October 31, 2016
This article was originally published by the Louisiana State Medical Society, which has partnered with KSWB to feature guest articles concerning common legal issues facing the medical profession.
As we noted in our recent articles concerning the Stark law (the Physician’s Guide to the Stark Law – Part I and Part II), physicians are under increasing scrutiny by federal and state enforcement agencies with respect to their financial relationships both within their medical practices and outside their medical practices. As such, these relationships often need to be evaluated, not only to ensure compliance with the Stark law, but also to ensure compliance with what is referred to colloquially as the “Anti-Kickback Statute” (the “AKS”). Stated otherwise, compliance with the Stark Law does not automatically equate to compliance with the AKS and vice-versa. This article provides a cursory summary of the AKS, which is a criminal statute that prohibits exchanging, or offering to exchange, anything of value in return for referring, or inducing another to refer, Federal health care program business. While the original intent of the AKS was to prohibit only what is commonly understood as cash kickbacks or bribes in the context of providing or seeking certain referrals, the reach of the AKS prohibition has expanded exponentially over time to also proscribe many non-cash arrangements where even a single purpose of the arrangement is to induce referrals of Federal health care program business. This article is not intended to provide an exhaustive treatment of the AKS, but rather, to serve as a general reference and educational guide. Physicians and medical practices are encouraged to seek advice from their own counsel to address specific legal issues that arise in their individual practices.

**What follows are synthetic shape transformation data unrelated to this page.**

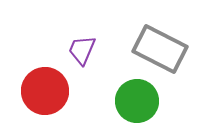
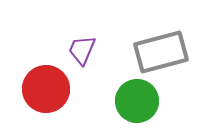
gray rectangle: moved 1 px right, 3 px down; rotated 42 degrees counterclockwise
red circle: moved 1 px right, 2 px up
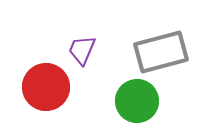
red circle: moved 2 px up
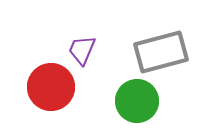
red circle: moved 5 px right
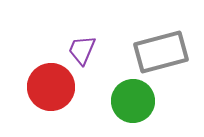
green circle: moved 4 px left
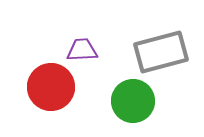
purple trapezoid: rotated 64 degrees clockwise
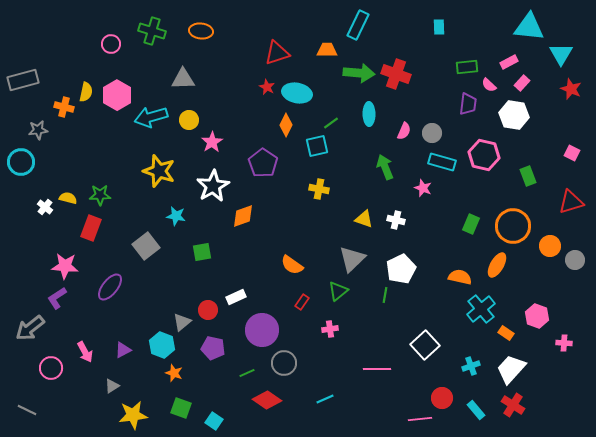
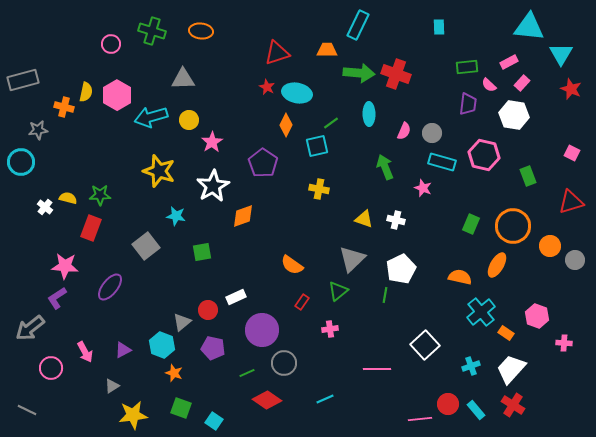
cyan cross at (481, 309): moved 3 px down
red circle at (442, 398): moved 6 px right, 6 px down
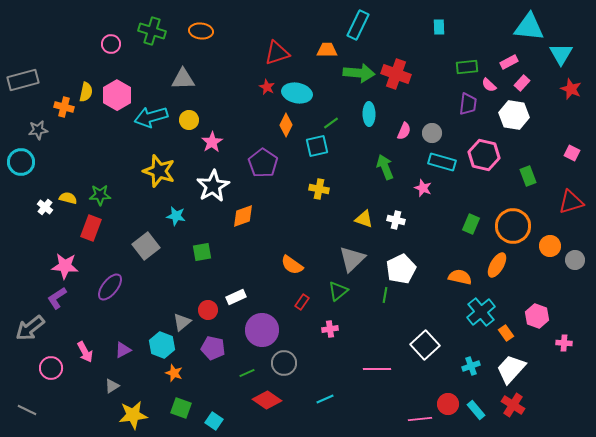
orange rectangle at (506, 333): rotated 21 degrees clockwise
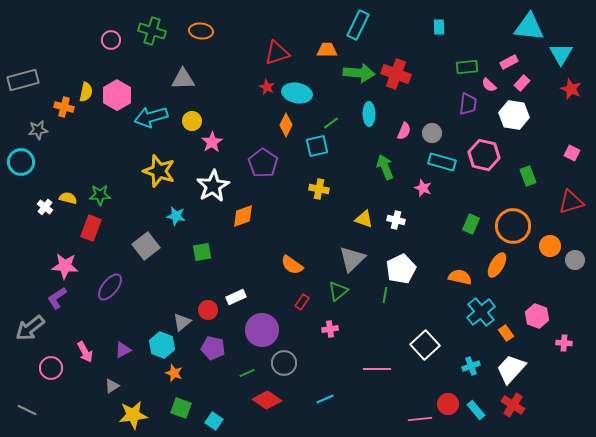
pink circle at (111, 44): moved 4 px up
yellow circle at (189, 120): moved 3 px right, 1 px down
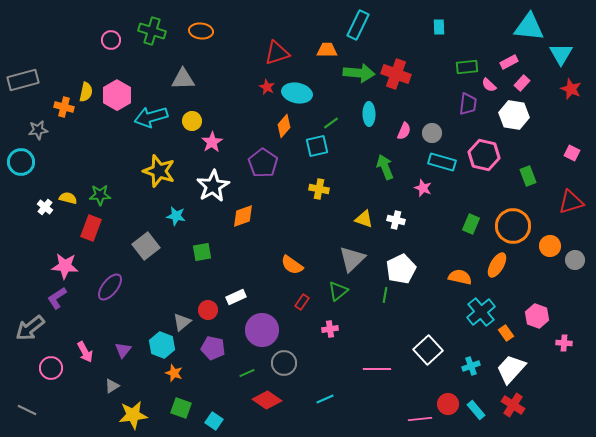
orange diamond at (286, 125): moved 2 px left, 1 px down; rotated 15 degrees clockwise
white square at (425, 345): moved 3 px right, 5 px down
purple triangle at (123, 350): rotated 24 degrees counterclockwise
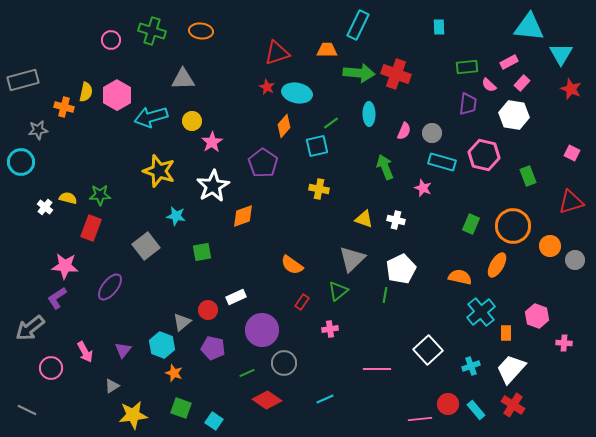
orange rectangle at (506, 333): rotated 35 degrees clockwise
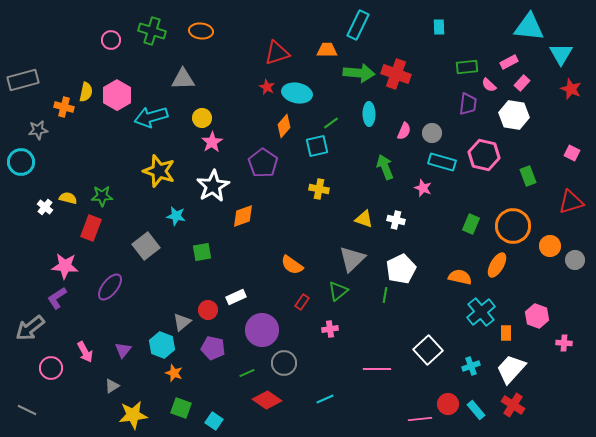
yellow circle at (192, 121): moved 10 px right, 3 px up
green star at (100, 195): moved 2 px right, 1 px down
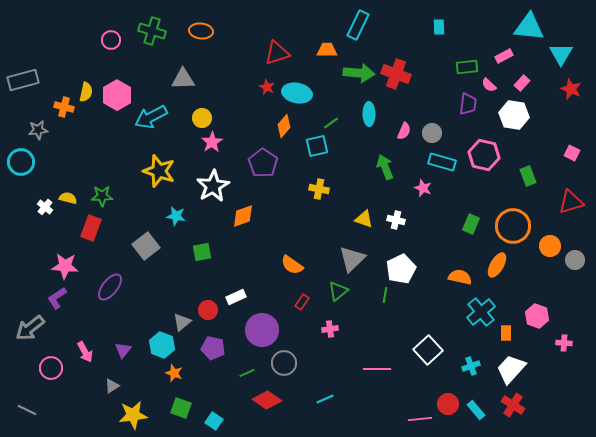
pink rectangle at (509, 62): moved 5 px left, 6 px up
cyan arrow at (151, 117): rotated 12 degrees counterclockwise
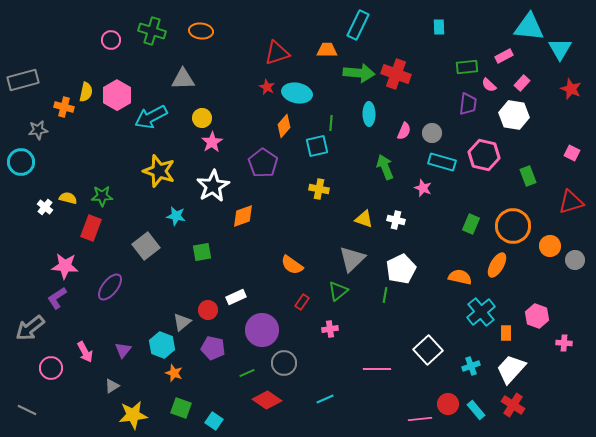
cyan triangle at (561, 54): moved 1 px left, 5 px up
green line at (331, 123): rotated 49 degrees counterclockwise
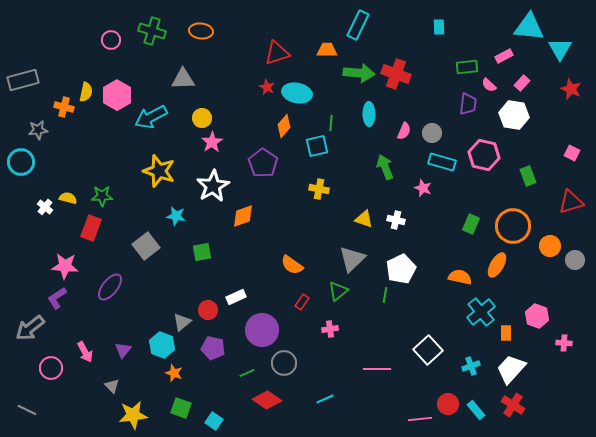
gray triangle at (112, 386): rotated 42 degrees counterclockwise
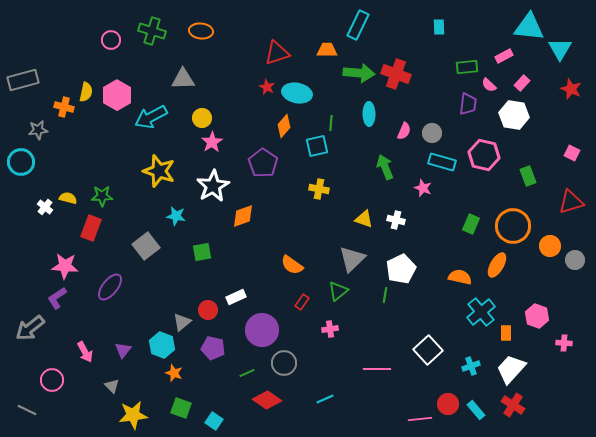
pink circle at (51, 368): moved 1 px right, 12 px down
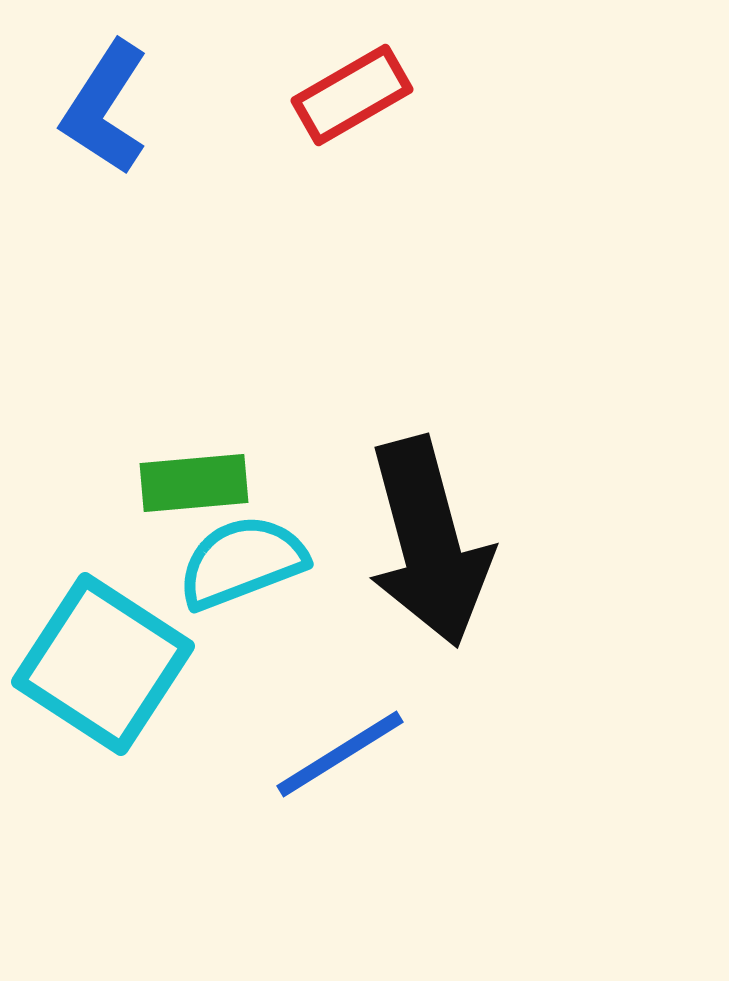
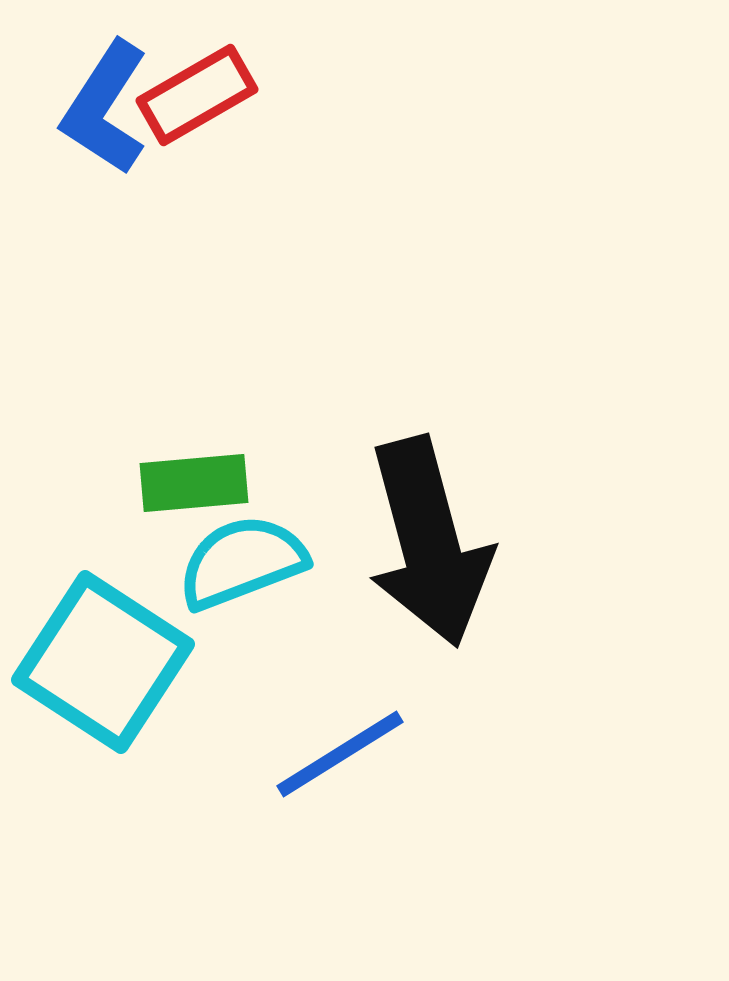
red rectangle: moved 155 px left
cyan square: moved 2 px up
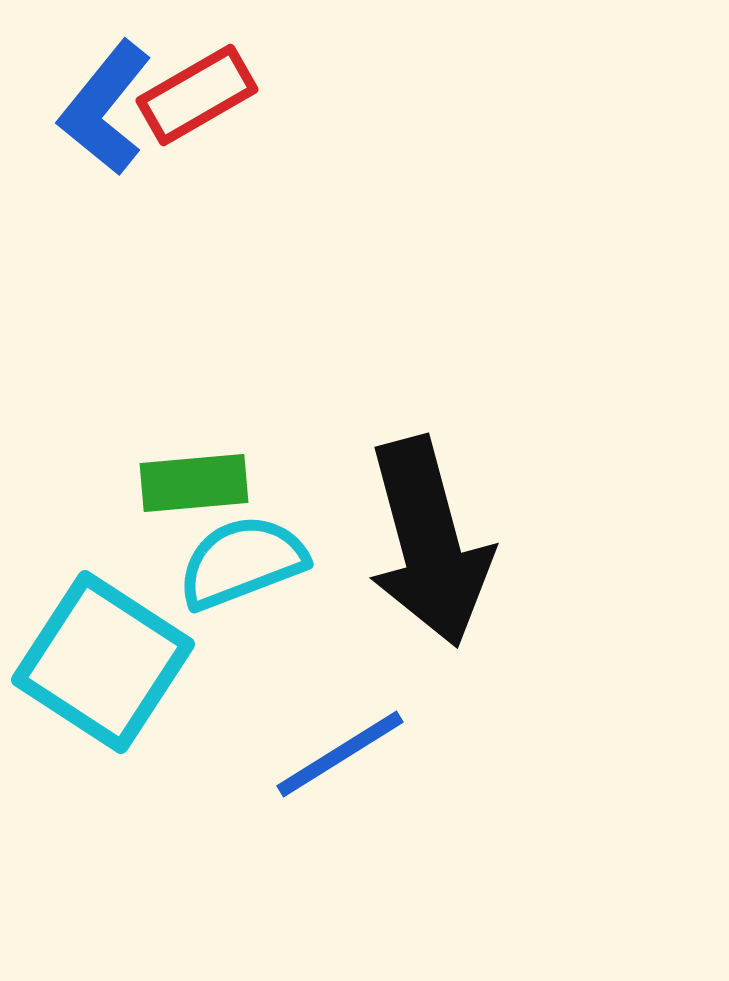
blue L-shape: rotated 6 degrees clockwise
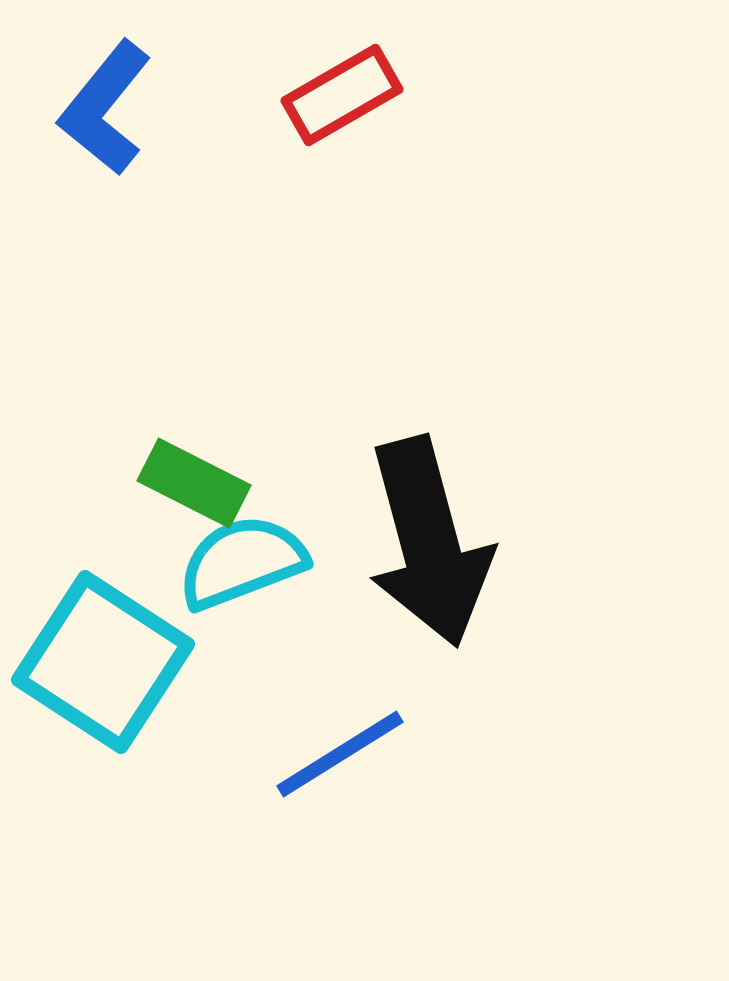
red rectangle: moved 145 px right
green rectangle: rotated 32 degrees clockwise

This initial AKS article will address the AKS prohibition in detail and then generally discuss the exceptions and safe harbors thereto. In a follow up article, we will address in greater detail certain exceptions and safe harbors often relied on by physicians in an effort to avoid violating the AKS.
The Anti-Kickback Statute Prohibition.
The AKS, as amended, prohibits anyone from knowingly and willfully soliciting or receiving, or offering or paying, any remuneration, directly or indirectly, overtly or covertly, in cash or in kind, in return for referring, or to induce a person to refer, an individual for the furnishing or arranging for the furnishing of any item or service for which payment may be made in whole or in part under a Federal health care program. 42 U.S.C. § 1320a-7b(b)(1) and (2). The AKS, as amended, also contains a similar prohibition forbidding the exchange of remuneration in return for the, or to induce a person to, purchase, lease, or order (or for arranging for or recommending the purchase, lease or order of) any good, facility, service or item for which payment may be made in whole or in part under a Federal health care program. Id. Again, even non-cash arrangements, such as a hospital renting a physician office space below fair market value or providing a physician with free support staff, may violate the AKS if even one purpose of the arrangement is to induce referrals. Moreover, the penalties for violating the AKS may be severe.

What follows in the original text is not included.